■ WHAT IS REQUIRED: A word-for-word retyping of the listing below is required, with the pictures dropped.

** Opening LISTED RECORDS block **

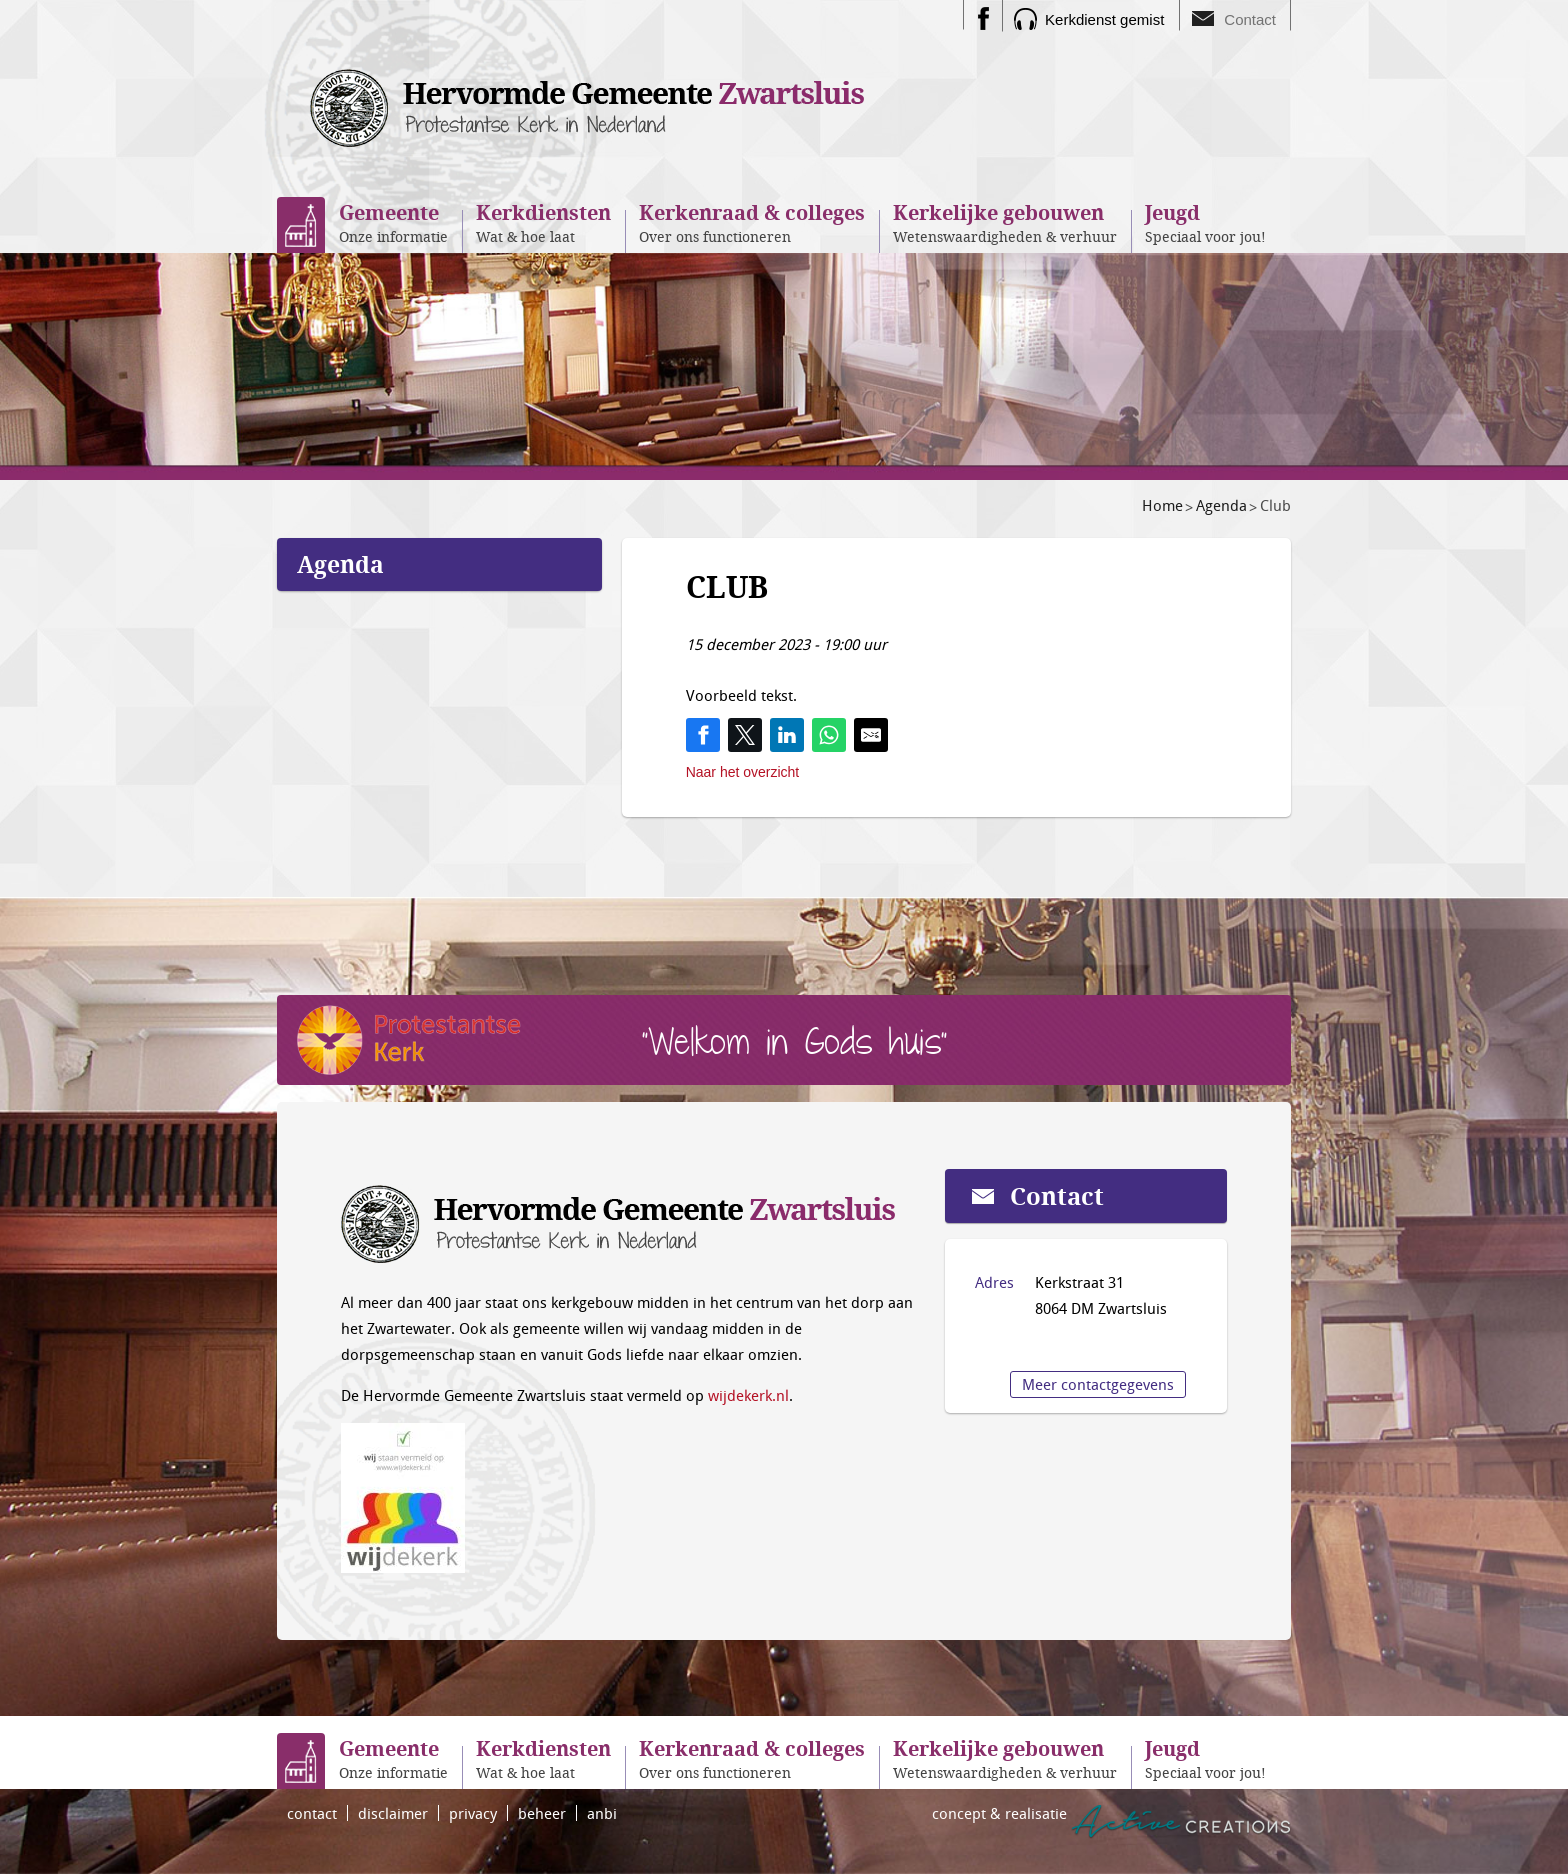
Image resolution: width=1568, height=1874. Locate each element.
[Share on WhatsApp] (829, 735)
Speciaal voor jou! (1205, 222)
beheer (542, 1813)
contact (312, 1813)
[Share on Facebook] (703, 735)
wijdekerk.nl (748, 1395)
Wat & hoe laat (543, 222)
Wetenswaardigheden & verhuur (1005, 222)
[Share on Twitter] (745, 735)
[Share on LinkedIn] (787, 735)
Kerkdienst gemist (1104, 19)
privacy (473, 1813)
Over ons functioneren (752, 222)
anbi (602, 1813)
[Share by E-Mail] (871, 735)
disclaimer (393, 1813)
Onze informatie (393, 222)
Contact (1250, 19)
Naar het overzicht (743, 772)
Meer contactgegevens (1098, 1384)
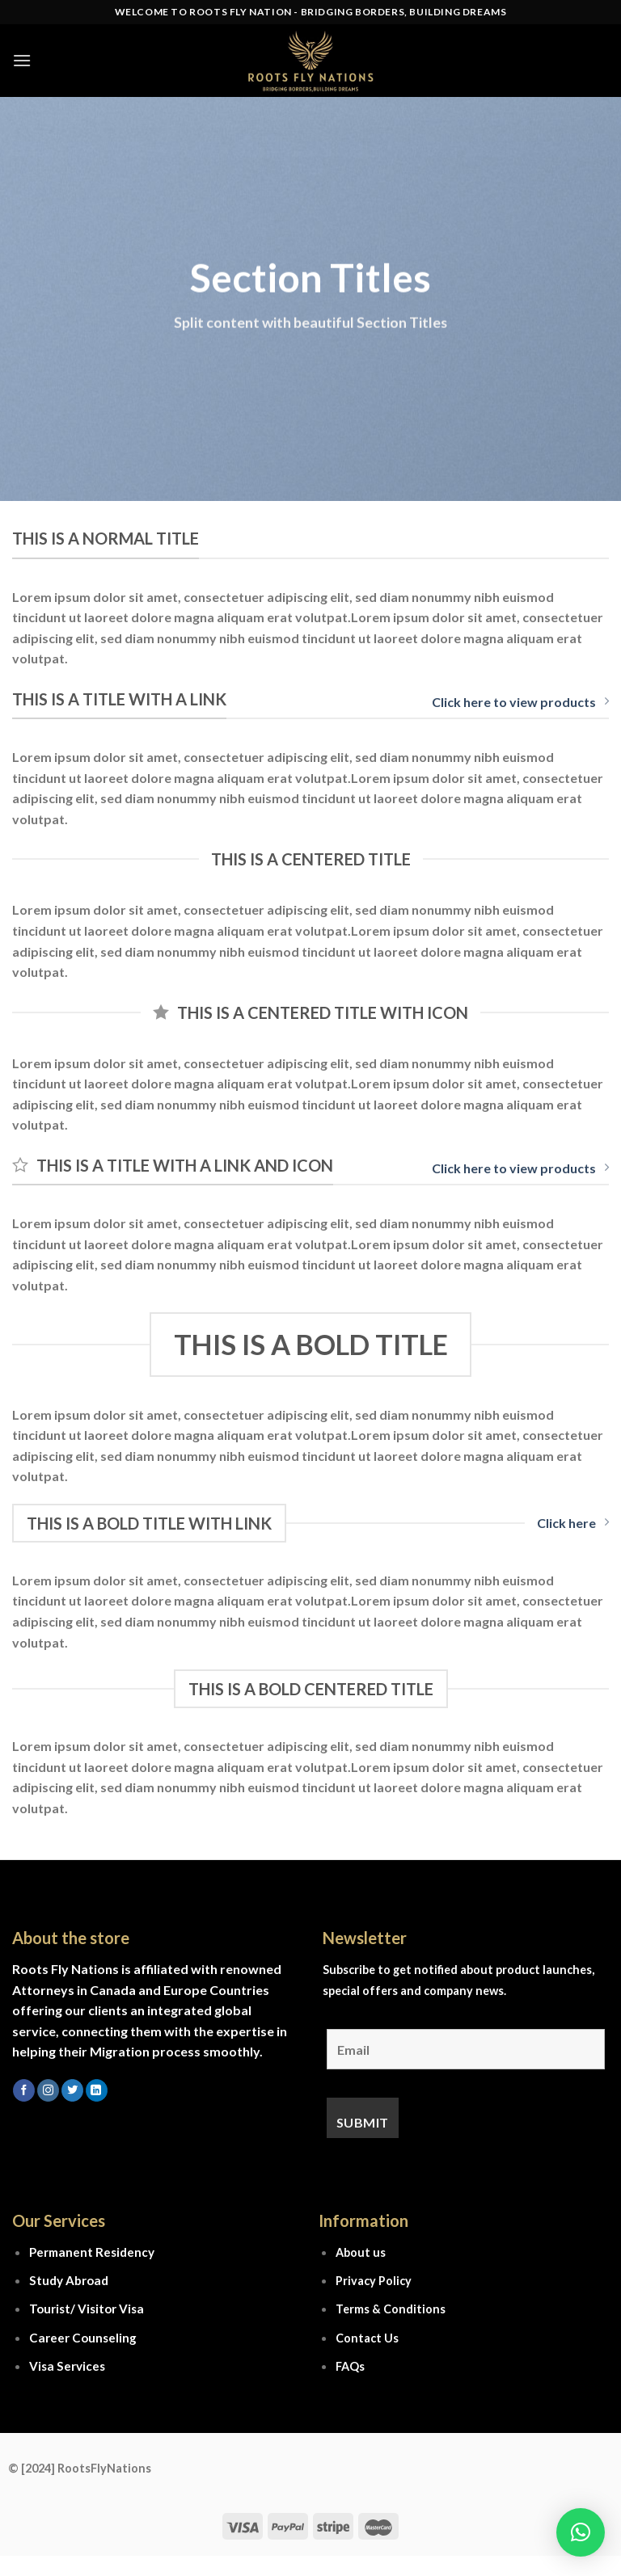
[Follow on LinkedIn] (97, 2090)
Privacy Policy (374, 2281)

** Closing LISTED RECORDS block **

■ RESPONSE BOX:
Image resolution: width=1568, height=1874. Locate each element.
[Share on WhatsApp] (829, 735)
Speciaal voor jou! (1205, 222)
beheer (542, 1813)
contact (312, 1813)
[Share on Facebook] (703, 735)
wijdekerk.nl (748, 1395)
Wat & hoe laat (543, 222)
Wetenswaardigheden & verhuur (1005, 222)
[Share on Twitter] (745, 735)
[Share on LinkedIn] (787, 735)
Kerkdienst gemist (1104, 19)
privacy (473, 1813)
Over ons functioneren (752, 222)
anbi (602, 1813)
[Share by E-Mail] (871, 735)
disclaimer (393, 1813)
Onze informatie (393, 222)
Contact (1250, 19)
Naar het overzicht (743, 772)
Meer contactgegevens (1098, 1384)
[Follow on LinkedIn] (97, 2090)
Privacy Policy (374, 2281)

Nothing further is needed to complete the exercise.